If California had passed Prop 37, it would have been the first state in the U.S. to pass GMO labeling legislation. China, Saudi Arabia, South Korea, countries in the European Union, Japan, Australia, New Zealand, Russia, India and Chile are just a few of the nations that already require GMO foods to be labeled.

I played a scene from Waiting for Godot in school, the quintessential theater-of-the-absurd play by Samuel Beckett. In it are these lines:

Estragon: We lost our rights?
Vladimir: We got rid of them.

Not so absurd.
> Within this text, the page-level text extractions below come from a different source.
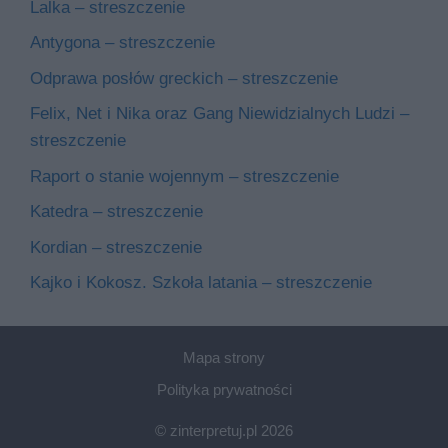
Lalka – streszczenie
Antygona – streszczenie
Odprawa posłów greckich – streszczenie
Felix, Net i Nika oraz Gang Niewidzialnych Ludzi –
streszczenie
Raport o stanie wojennym – streszczenie
Katedra – streszczenie
Kordian – streszczenie
Kajko i Kokosz. Szkoła latania – streszczenie
Mapa strony
Polityka prywatności
© zinterpretuj.pl 2026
Proposition 37 was an attempt just to know what’s in our food. Now the only way to know that you aren’t eating GMOs is to eat only organic food. The fight to know is not over. Efforts continue to obtain labeling through the FDA (Food and Drug Administration) and more state-by-state proposals. The only cure for all campaigns being won by the group with the most money is to educate ourselves and each other, and not to let the defeats make us feel so powerless that we are too paralyzed to fight. We can learn from California’s experience and go onto the next round.